# Dancing with the stars...



## MzFit (Sep 29, 2008)

half the reason I watch the show is for the costums and makeup to be an MA on that show would be a dream come true!


----------



## joey444 (Sep 29, 2008)

I Loved the oufit and makeup that Brooke had on tonight!  I think that may be my Halloween costume.  I also loved Kim's makeup....but I always love her makeup!


----------



## coachkitten (Sep 29, 2008)

I love looking at the makeup as well.  Their MAs do a great job on everyone.  I hope that Brooke is on until the end.  She is wonderful.


----------



## TISH1124 (Sep 29, 2008)

Ok I am trying to get the Toni Braxton body ...What are the chances she will switch heads with me??


----------



## Shadowy Lady (Oct 1, 2008)

I love Dancing with the Stars. I mostly watch it for outfits and makeup but I enjoy the performances as well. I'm rooting for Brooke this season.

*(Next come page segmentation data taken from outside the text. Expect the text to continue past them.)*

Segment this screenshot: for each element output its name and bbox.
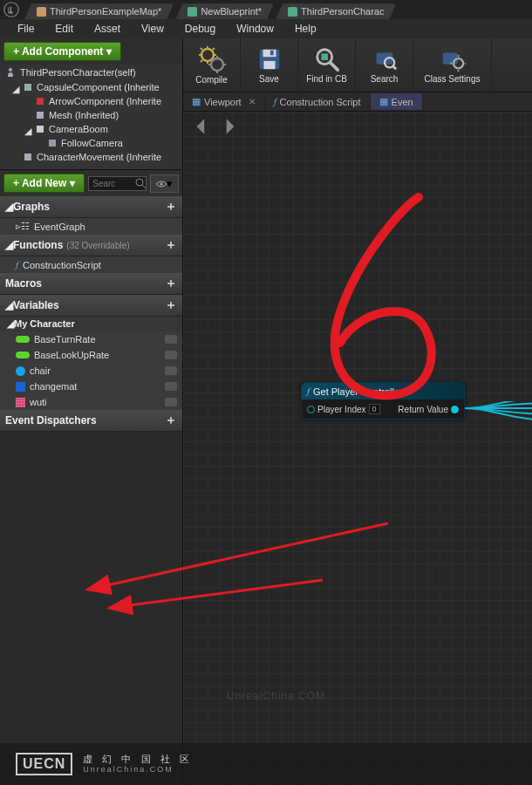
ue-logo-icon [3, 2, 19, 17]
menu-window[interactable]: Window [226, 20, 284, 38]
svg-point-4 [9, 68, 12, 72]
editor-main: CompileSaveFind in CBSearchClass Setting… [183, 38, 532, 785]
menu-debug[interactable]: Debug [174, 20, 226, 38]
nav-back-button[interactable] [190, 115, 213, 138]
app-tab-char[interactable]: ThirdPersonCharac [276, 3, 396, 19]
toolbar: CompileSaveFind in CBSearchClass Setting… [183, 38, 532, 92]
node-wires [465, 401, 532, 436]
menu-asset[interactable]: Asset [84, 20, 131, 38]
add-graph-button[interactable]: ＋ [165, 199, 177, 215]
variable-wuti[interactable]: wuti [0, 394, 182, 410]
components-panel: + Add Component ▾ ThirdPersonCharacter(s… [0, 38, 183, 785]
self-root-row[interactable]: ThirdPersonCharacter(self) [0, 65, 182, 80]
tab-even[interactable]: ▦Even [371, 93, 423, 110]
menu-edit[interactable]: Edit [44, 20, 84, 38]
component-cameraboom[interactable]: ◢CameraBoom [0, 122, 182, 136]
close-tab-icon[interactable]: ✕ [249, 97, 256, 106]
variable-changemat[interactable]: changemat [0, 379, 182, 394]
app-tab-newbp[interactable]: NewBlueprint* [175, 3, 274, 19]
svg-point-13 [160, 182, 163, 185]
section-macros[interactable]: Macros＋ [0, 273, 182, 295]
svg-point-14 [201, 49, 214, 61]
tab-viewport[interactable]: ▦Viewport✕ [183, 93, 265, 110]
search-icon [134, 177, 147, 189]
toolbar-find-in-cb[interactable]: Find in CB [298, 38, 356, 92]
event-graph-canvas[interactable]: 𝑓Get Player Controller Player Index0 Ret… [183, 112, 532, 785]
toolbar-search[interactable]: Search [356, 38, 413, 92]
variable-category-mycharacter[interactable]: ◢My Character [0, 317, 182, 331]
menu-file[interactable]: File [7, 20, 44, 38]
variable-chair[interactable]: chair [0, 363, 182, 379]
visibility-toggle-icon[interactable] [165, 382, 177, 391]
visibility-toggle-icon[interactable] [165, 335, 177, 344]
app-tab-map[interactable]: ThirdPersonExampleMap* [24, 3, 174, 19]
section-event-dispatchers[interactable]: Event Dispatchers＋ [0, 410, 182, 432]
menu-view[interactable]: View [131, 20, 174, 38]
svg-rect-8 [37, 126, 44, 133]
section-functions[interactable]: ◢Functions(32 Overridable)＋ [0, 235, 182, 256]
svg-rect-18 [263, 61, 275, 69]
section-variables[interactable]: ◢Variables＋ [0, 295, 182, 317]
menu-bar: File Edit Asset View Debug Window Help [0, 19, 532, 38]
toolbar-compile[interactable]: Compile [183, 38, 241, 92]
node-get-player-controller[interactable]: 𝑓Get Player Controller Player Index0 Ret… [301, 382, 465, 420]
component-charactermovement[interactable]: CharacterMovement (Inherite [0, 150, 182, 164]
visibility-toggle-icon[interactable] [165, 351, 177, 359]
svg-rect-19 [269, 51, 273, 56]
svg-line-12 [142, 185, 146, 188]
svg-point-15 [211, 58, 223, 71]
svg-rect-9 [49, 140, 56, 147]
svg-rect-6 [37, 98, 44, 105]
add-macro-button[interactable]: ＋ [165, 276, 177, 291]
pin-player-index[interactable]: Player Index0 [307, 404, 380, 414]
variable-baseturnrate[interactable]: BaseTurnRate [0, 331, 182, 347]
svg-rect-5 [24, 84, 31, 91]
add-dispatcher-button[interactable]: ＋ [165, 413, 177, 428]
svg-line-25 [392, 66, 396, 70]
menu-help[interactable]: Help [284, 20, 327, 38]
svg-rect-2 [188, 7, 197, 17]
my-blueprint-panel: + Add New ▾ ▾ ◢Graphs＋ ▹☷EventGraph ◢Fun… [0, 169, 182, 785]
visibility-toggle-icon[interactable] [165, 398, 177, 406]
nav-forward-button[interactable] [218, 115, 241, 138]
visibility-toggle-icon[interactable] [165, 366, 177, 375]
component-capsulecomponent[interactable]: ◢CapsuleComponent (Inherite [0, 80, 182, 94]
pin-return-value[interactable]: Return Value [398, 405, 459, 414]
title-tabs: ThirdPersonExampleMap* NewBlueprint* Thi… [0, 0, 532, 19]
view-options-button[interactable]: ▾ [150, 174, 179, 193]
tab-construction-script[interactable]: 𝑓Construction Script [265, 93, 371, 110]
component-mesh[interactable]: Mesh (Inherited) [0, 108, 182, 122]
toolbar-class-settings[interactable]: Class Settings [413, 38, 492, 92]
toolbar-save[interactable]: Save [241, 38, 298, 92]
item-constructionscript[interactable]: 𝑓ConstructionScript [0, 256, 182, 273]
svg-rect-1 [37, 7, 46, 17]
add-variable-button[interactable]: ＋ [165, 297, 177, 313]
add-new-button[interactable]: + Add New ▾ [3, 174, 85, 193]
node-title: 𝑓Get Player Controller [302, 383, 464, 399]
graph-tabs: ▦Viewport✕𝑓Construction Script▦Even [183, 92, 532, 112]
svg-line-21 [330, 63, 337, 70]
item-eventgraph[interactable]: ▹☷EventGraph [0, 218, 182, 235]
variable-baselookuprate[interactable]: BaseLookUpRate [0, 347, 182, 363]
add-function-button[interactable]: ＋ [165, 237, 177, 253]
svg-rect-10 [24, 154, 31, 160]
component-followcamera[interactable]: FollowCamera [0, 136, 182, 150]
component-arrowcomponent[interactable]: ArrowComponent (Inherite [0, 94, 182, 108]
graph-watermark-text: UnrealChina.COM [227, 690, 325, 702]
pawn-icon [5, 67, 16, 78]
svg-rect-17 [263, 50, 276, 57]
annotation-six [253, 181, 480, 408]
section-graphs[interactable]: ◢Graphs＋ [0, 196, 182, 218]
component-tree: ◢CapsuleComponent (InheriteArrowComponen… [0, 80, 182, 169]
add-component-button[interactable]: + Add Component ▾ [3, 42, 121, 61]
svg-rect-3 [288, 7, 297, 17]
svg-point-11 [136, 179, 143, 186]
svg-rect-7 [37, 112, 44, 119]
svg-rect-22 [321, 53, 328, 60]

She's so pretty and always so polished....and a very good dancer


----------



## SuSana (Oct 1, 2008)

Ok even though I don't care for Kim K that much, I can't believe she got kicked off before Cloris Leachman!  That lady needs to go.


----------



## TISH1124 (Nov 10, 2008)

Ok I have watched Brooke Burke's body go from 100% perfect to 150% perfect just over the past weeks of this show!! I'm taking up dancing! damnit!


----------



## TISH1124 (Mar 16, 2009)

Is there a new thread for the New DWTS cast....

I am still dying with lil Kim's shout out to her former inmates


----------